Thats a sweet story  the best converters to rat-ism are rats


----------



## ration1802 (Sep 25, 2007)

glindella said:


> the best converters to rat-ism are rats


Yes! Exactly! After all, doesn't the cute, melt-your-heart adorableness of them when they give you 'the eyes' just scream out 'LOVE MEEEEEE!'

Much like these;


















-This was my little baby Oz, by the way. He died, unforunately, but boy, was he a charmer!


----------



## Phobie (Jun 3, 2007)

What a beautiful baby boy, such a shame


----------



## ration1802 (Sep 25, 2007)

He was a great little guy. When Oz and his sister Max were together they would jump around like two pieces of popcorn! LOL. ALL over the place!

(This was before he was old enough to jump her bones by the way lol)


----------



## Holly (Dec 31, 2006)

Oz was a gorgeous boy!


----------



## AlexzRose (Aug 15, 2007)

Thats so sweet!


----------



## AustinXAPMX3 (Oct 23, 2007)

Awwww Rats are so cute how could people be scared of them? I guess its cause of the thought of sewer rats and all the myths.


----------



## Sparker (Jun 17, 2007)

I understand the anger towards those who are somewhat anti rat... 

I wouldn't judge their pets.

A woman once told me (also at the vet's office, only I was the one working behind the counter...) *"Only disgusting slobs would live with rodents.
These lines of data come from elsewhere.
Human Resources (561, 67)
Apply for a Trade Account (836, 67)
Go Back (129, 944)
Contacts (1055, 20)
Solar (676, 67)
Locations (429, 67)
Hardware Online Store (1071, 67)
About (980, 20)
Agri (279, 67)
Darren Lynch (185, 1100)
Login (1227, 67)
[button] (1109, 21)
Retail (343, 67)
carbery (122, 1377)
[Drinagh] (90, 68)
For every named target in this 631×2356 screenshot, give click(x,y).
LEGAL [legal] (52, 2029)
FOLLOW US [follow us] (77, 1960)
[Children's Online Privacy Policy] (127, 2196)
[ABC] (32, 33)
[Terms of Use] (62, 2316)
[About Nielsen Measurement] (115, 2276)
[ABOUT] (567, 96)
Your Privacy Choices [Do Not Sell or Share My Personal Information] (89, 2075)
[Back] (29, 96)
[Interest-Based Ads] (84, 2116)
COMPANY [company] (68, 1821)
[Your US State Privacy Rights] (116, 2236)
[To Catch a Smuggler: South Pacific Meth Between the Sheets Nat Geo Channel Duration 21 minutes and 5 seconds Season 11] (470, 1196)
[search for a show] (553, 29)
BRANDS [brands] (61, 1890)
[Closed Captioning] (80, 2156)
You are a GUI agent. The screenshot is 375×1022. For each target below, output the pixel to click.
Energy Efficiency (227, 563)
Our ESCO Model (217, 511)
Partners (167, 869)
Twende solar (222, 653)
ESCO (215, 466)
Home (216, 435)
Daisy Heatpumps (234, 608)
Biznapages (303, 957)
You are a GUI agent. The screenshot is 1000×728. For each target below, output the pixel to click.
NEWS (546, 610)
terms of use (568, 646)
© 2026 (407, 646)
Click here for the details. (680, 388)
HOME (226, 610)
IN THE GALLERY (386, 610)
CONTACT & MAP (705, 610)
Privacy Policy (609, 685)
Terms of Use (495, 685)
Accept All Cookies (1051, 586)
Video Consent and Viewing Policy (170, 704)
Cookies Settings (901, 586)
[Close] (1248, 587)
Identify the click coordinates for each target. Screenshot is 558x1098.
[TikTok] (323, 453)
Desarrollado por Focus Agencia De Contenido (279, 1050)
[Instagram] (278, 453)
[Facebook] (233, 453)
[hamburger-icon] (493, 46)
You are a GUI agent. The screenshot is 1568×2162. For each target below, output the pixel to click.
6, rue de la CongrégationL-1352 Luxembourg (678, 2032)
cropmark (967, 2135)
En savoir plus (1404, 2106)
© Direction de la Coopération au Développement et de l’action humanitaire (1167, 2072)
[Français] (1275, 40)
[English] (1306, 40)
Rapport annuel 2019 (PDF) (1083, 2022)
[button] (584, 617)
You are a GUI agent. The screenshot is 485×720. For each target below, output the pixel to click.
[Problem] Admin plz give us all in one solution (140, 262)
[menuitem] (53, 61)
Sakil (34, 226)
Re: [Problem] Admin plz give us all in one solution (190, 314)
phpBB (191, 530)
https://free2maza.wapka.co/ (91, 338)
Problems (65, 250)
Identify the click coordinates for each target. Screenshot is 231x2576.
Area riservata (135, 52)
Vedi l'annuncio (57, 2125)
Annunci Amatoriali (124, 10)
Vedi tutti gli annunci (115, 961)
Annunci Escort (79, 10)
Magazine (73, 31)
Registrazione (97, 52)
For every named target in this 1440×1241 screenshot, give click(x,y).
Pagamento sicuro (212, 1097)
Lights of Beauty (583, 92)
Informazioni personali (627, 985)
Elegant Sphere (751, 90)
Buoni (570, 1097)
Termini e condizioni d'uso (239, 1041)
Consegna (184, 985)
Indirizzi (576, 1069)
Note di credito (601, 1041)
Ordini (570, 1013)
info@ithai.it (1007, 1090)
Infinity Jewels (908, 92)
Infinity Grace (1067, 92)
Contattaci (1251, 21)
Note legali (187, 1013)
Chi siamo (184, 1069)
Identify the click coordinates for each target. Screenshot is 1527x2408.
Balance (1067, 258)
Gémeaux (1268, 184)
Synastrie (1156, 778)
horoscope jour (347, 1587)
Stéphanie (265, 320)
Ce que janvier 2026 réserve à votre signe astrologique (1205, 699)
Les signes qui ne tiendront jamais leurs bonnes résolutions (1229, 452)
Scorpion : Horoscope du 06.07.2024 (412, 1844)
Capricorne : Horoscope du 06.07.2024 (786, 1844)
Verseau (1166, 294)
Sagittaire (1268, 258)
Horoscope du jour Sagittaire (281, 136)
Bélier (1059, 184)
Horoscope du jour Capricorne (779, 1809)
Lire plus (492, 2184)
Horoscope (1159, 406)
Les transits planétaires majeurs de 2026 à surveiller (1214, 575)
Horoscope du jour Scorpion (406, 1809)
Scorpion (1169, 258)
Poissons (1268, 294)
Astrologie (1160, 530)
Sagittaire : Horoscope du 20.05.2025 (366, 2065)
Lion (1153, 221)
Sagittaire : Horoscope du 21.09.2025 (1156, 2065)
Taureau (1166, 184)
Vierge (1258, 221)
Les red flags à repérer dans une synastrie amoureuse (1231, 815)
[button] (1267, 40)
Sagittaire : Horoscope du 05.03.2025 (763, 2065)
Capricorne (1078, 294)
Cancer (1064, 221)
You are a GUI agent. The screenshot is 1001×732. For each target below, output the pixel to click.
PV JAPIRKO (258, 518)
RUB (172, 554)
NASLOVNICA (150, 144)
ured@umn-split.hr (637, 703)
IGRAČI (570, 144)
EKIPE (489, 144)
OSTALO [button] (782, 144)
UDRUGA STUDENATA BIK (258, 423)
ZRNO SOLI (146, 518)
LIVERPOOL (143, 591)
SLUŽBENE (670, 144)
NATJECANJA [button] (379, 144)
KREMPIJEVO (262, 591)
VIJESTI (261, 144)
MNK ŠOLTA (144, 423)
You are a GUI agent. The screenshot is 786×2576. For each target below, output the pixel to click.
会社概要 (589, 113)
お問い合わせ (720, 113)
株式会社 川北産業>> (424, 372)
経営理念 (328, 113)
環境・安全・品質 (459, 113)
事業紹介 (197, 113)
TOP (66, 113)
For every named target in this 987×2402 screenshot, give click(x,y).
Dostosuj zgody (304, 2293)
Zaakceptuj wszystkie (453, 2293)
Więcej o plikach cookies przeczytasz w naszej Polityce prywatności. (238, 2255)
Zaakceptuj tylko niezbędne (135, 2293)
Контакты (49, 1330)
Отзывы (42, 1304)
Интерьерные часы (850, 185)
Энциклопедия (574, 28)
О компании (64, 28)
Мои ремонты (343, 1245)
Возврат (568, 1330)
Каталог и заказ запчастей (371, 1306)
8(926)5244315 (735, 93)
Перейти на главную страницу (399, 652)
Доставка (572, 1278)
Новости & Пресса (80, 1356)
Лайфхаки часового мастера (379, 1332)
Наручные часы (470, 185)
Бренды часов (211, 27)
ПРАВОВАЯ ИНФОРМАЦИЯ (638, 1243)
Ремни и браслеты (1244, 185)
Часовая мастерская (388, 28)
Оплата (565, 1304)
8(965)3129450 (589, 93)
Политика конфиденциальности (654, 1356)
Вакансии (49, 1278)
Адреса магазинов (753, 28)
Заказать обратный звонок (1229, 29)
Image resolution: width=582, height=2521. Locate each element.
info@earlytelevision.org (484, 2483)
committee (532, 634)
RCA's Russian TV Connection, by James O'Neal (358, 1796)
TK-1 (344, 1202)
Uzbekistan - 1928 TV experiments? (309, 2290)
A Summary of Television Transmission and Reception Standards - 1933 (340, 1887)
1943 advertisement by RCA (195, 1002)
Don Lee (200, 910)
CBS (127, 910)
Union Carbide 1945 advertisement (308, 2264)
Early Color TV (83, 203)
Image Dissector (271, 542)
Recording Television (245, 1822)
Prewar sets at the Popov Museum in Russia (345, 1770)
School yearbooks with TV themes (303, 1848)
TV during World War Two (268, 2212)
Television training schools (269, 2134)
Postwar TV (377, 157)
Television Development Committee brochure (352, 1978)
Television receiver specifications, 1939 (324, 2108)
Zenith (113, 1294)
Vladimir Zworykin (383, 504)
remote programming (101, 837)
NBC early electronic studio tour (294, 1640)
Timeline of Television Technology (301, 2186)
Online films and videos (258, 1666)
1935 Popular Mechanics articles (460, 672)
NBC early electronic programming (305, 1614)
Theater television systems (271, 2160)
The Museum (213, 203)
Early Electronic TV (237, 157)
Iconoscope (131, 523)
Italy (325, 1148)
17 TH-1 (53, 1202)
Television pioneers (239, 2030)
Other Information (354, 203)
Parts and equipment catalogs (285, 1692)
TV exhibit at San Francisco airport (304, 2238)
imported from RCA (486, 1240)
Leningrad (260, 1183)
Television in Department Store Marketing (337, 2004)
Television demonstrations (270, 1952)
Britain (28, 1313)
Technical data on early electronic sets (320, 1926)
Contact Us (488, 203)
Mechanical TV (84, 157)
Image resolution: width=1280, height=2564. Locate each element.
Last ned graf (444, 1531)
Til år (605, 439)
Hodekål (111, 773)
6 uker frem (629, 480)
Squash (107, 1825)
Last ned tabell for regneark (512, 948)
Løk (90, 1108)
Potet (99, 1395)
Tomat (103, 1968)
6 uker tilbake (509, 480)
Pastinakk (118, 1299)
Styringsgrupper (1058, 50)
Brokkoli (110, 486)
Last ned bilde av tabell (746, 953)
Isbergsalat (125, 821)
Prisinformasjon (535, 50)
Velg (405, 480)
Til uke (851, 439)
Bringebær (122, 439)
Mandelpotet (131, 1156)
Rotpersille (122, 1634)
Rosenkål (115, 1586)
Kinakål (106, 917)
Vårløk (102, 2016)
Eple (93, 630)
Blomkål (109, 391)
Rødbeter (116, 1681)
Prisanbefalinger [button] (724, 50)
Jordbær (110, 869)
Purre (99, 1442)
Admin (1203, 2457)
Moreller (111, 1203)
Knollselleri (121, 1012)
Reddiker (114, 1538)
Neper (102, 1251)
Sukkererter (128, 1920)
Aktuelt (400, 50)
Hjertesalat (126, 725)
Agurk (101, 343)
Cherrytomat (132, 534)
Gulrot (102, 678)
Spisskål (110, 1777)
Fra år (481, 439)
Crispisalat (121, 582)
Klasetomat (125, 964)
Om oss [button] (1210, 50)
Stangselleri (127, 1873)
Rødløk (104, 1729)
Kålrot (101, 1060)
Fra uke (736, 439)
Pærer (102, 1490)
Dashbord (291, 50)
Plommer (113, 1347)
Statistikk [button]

You should be ashamed." * after I'd told her that I have 4 rats that I love very much.

I wanted to jump over the counter.


----------



## rat_ratscal (Sep 23, 2007)

where'd you get oz's name from???? its cute


----------



## ration1802 (Sep 25, 2007)

rat_ratscal said:


> where'd you get oz's name from???? its cute


Max and Oz came from James Patterson's books When the Wind Blows and The Lake House (because I'd just finished reading The Lake House) Ironically, Oz dies in those books too! Doh! I think I Jinxed him.

Anyway - I needed reasonably unisex names - because when I named them I still wasn't 100% on whether they were boys or girls. It was either calling them Max and Oz or continue calling them Fat Face and Thin Face lol



Sparker said:


> A woman once told me (also at the vet's office, only I was the one working behind the counter...) *"Only disgusting slobs would live with rodents. You should be ashamed." * after I'd told her that I have 4 rats that I love very much.
> 
> I wanted to jump over the counter.


I can think of a couple of things to say to that particular witch - none of which are acceptable in this forum


----------



## rat_ratscal (Sep 23, 2007)

i got ozzy from ozzy osbourne


----------



## ration1802 (Sep 25, 2007)

I think I remember possibly an old signature of yours saying that. Lol, I hope she doesn't have Ozzy's (Osbourne) wild streak! Lol


----------



## jellybeanqueen (Sep 6, 2007)

hurray for lily!
i'm glad some more people were converted into liking rats. <3


----------



## rat_ratscal (Sep 23, 2007)

im actually being him for halloween too


----------



## allynpsych (Sep 12, 2007)

I've managed to "convert" my husband. Well, the rats have really. Not that he needed much conversion. He LOVES animals, but get very, very attached so it always hits him harder than he expects when they get sick or die. We had the best hamster in the world, and after he lived his two full, happy years and we had to have him put down, it took 2 years for us to agree that we needed more fuzzies.

SO I got Dax and her sister Kira in May. When Kira couldn't recover from some difficulties as a result of her spay, we had to put her down. It was hard for me, but I think it hurt him more. He said he felt like he didn't spend enough time getting to know them. Now we have had Nip and Tuck, my sweet little boys for a month, and despite the fact that he tells everyone that he is trying not to like them (ha!), he still talks to them and laughs at their antics. But he's become very fond of Dax. He calls her his favorite, and wrestles with her and gives her the best treats. It's so sweet.

I think that ratties got short changed when they were handing out lifespans. They are much more interesting than turtles and they live a LONG time.

I LOVE my ratties... too bad I have to work or I'd be home with them all the time.


----------